Chen Cheng, Mu Chuanyong, Qu Qiuxia, Zhu Yibei, Sun Jing, Zhang Xueguang, Huang Jian'an
Department of Respiratory Medicine, Key Laboratory of Medicine and Clinical Immunology of Province of Jiangsu, the First Affiliated Hospital of Soochow University, Suzhou 215006, China.
Zhongguo Fei Ai Za Zhi. 2009 Aug 20;12(8):859-63. doi: 10.3779/j.issn.1009-3419.2009.08.05.
Tumor-associated PD-L1 expression was recently shown to promote T-cell apoptosis and proposed as a potential mechanism of immune evasion by tumors.

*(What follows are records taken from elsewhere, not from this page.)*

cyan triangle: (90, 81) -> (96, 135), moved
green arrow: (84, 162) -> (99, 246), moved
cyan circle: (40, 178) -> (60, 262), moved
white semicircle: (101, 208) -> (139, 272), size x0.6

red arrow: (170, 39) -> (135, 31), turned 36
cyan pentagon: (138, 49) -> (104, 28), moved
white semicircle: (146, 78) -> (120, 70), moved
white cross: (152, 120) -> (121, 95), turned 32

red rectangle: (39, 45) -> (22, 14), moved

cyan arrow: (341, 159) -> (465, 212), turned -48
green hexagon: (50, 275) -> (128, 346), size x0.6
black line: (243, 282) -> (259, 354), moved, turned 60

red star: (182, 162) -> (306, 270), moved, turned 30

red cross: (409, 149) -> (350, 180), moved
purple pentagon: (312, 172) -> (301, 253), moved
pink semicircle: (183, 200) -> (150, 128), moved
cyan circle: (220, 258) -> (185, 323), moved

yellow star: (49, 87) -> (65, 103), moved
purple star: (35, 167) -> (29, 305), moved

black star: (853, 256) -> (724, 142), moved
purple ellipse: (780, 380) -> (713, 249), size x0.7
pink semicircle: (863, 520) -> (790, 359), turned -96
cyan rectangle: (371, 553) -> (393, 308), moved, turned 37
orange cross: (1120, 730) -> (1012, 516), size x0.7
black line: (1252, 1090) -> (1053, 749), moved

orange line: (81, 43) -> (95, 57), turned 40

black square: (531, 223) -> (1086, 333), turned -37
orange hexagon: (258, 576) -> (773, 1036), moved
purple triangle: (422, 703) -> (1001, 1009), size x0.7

On the basis of the ability of tumor-associated PD-L1 to mediate activated T-cell death, it is likely that manipulation of the PD-L1 pathway at defined time points during the development of the T-cell antitumor immune response can enhance the efficacy of T-cell-based immunotherapy. Here, the levels of expression of PD-L1 on lung cancer cell lines and its role in interaction of CTL and target cells was investigated.
Human PBMC derived DCs were loaded with apoptotic tumor cells and stimulated by CD40 mAb (5C11). Tumor specific CTL was generated in vitro by autologous T cells co-cultured with mature DCs. Expression of PD-L1 on lung cancer cell lines H1299 and A549 were analyzed by FCM. JAM assay was used to detect the cytolytic activity of CTL with or without blocking PD-L1 by PD-L1 mAb respectively. The concentrations of IFN-gamma in supernatants from distinct groups were analyzed by ELISA.
Tumor cells-loaded mature DCs could induce the generation of the tumor specific CTL. Expression of PD-L1 was low on A549 cell, but high on H1299 cell. Blockade of PD-L1 on A549 could not improve cytolytic effect of CTL on target cells and IFN-gamma production, but fragmentation of H1299 cells and IFN-gamma production were significantly enhanced by the combination of PD-L1 mAb and CTL.
Expression of PD-L1 on lung cancer cell line can decrease the cytolytic effect of CTL on target cells.
肿瘤相关的程序性死亡配体-1(PD-L1)表达最近被证明可促进T细胞凋亡,并被认为是肿瘤免疫逃逸的一种潜在机制。基于肿瘤相关PD-L1介导活化T细胞死亡的能力,在T细胞抗肿瘤免疫反应发展的特定时间点操纵PD-L1途径可能会增强基于T细胞的免疫治疗效果。在此,研究了肺癌细胞系上PD-L1的表达水平及其在细胞毒性T淋巴细胞(CTL)与靶细胞相互作用中的作用。
用人外周血单个核细胞(PBMC)来源的树突状细胞(DC)负载凋亡肿瘤细胞,并通过CD40单克隆抗体(5C11)刺激。通过与成熟DC共培养的自体T细胞在体外产生肿瘤特异性CTL。通过流式细胞术分析肺癌细胞系H1299和A549上PD-L1的表达。分别用PD-L1单克隆抗体阻断或不阻断PD-L1,采用JAM试验检测CTL的细胞溶解活性。通过酶联免疫吸附测定(ELISA)分析不同组上清液中γ-干扰素(IFN-γ)的浓度。
负载肿瘤细胞的成熟DC可诱导产生肿瘤特异性CTL。A549细胞上PD-L1表达低,而H1299细胞上表达高。阻断A549上的PD-L1不能提高CTL对靶细胞的细胞溶解作用和IFN-γ产生,但PD-L1单克隆抗体与CTL联合使用可显著增强H1299细胞的裂解和IFN-γ产生。
肺癌细胞系上PD-L1的表达可降低CTL对靶细胞的细胞溶解作用。